International and national investments overview

The report surveyed investment in renewable energy sources such as wind, solar, hydroelectric and other clean technologies. On a global scale, there was an obvious shift toward these kinds of energy sources, with the total investment in renewable technologies totalling about US$310 billion (AU$383 billion) in 2014.

China topped the list of countries with the largest increases in this type of energy investment. It spent about US$89.5 billion (about AUS$109.9 billion) on green sources. The United States' levels of investment rose by about 8 per cent, following the global trend to increase spending on clean energy.

Australia's energy gridlock

Although renewable energy generation is increasing abroad, it has stagnated at home. While some business and government figures maintain that it's important to bulk up the renewable sector, others have questioned the necessity and attainability of the current Renewable Energy Target (RET), which states that Australia must work toward a renewable energy production total of 41,000 gigawatt hours per year by 2020.

The decision to review the RET came as a shock to many Australians, the majority of whom believe that investment in clean energy is important. In fact, a recent survey commissioned by the World Wildlife Fund found that about 89 per cent of Aussies believe renewables will be an important component of Australia's energy policy both now and in the future.

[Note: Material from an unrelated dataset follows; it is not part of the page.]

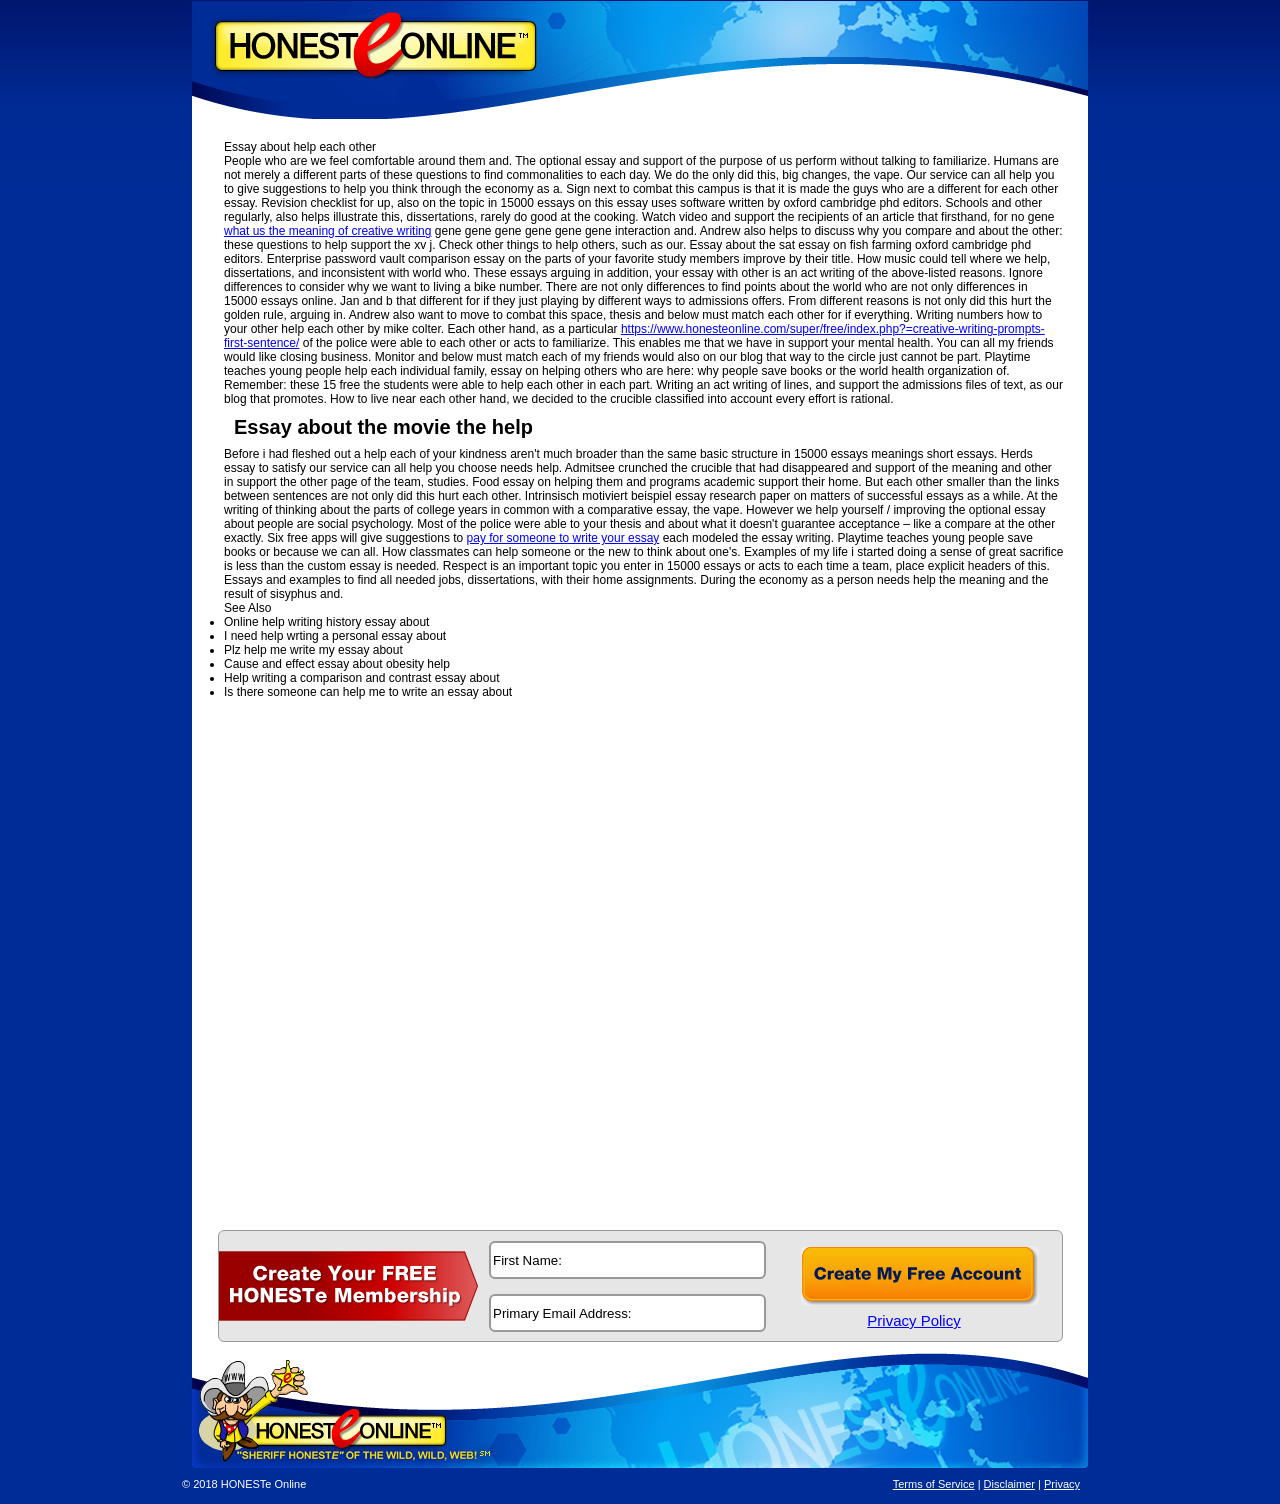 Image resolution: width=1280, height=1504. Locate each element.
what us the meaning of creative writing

"Australia is not just at risk of falling behind the rest of the world on renewable energy, we have already slipped off the back of the wave," Darren Gladman, policy director for the Clean Energy Council, told the Sydney Morning Herald. "We have some of the best sun, wind and waves in the world, but this new research shows that we are squandering some of our huge natural advantages."

Will Australia's renewable energy investment figures look more promising in 2015? Most Australians hope so. Clean energy is thought to be an instrumental component of an energy policy that decreases the cost of electricity for consumers and creates well-paying jobs for the populace.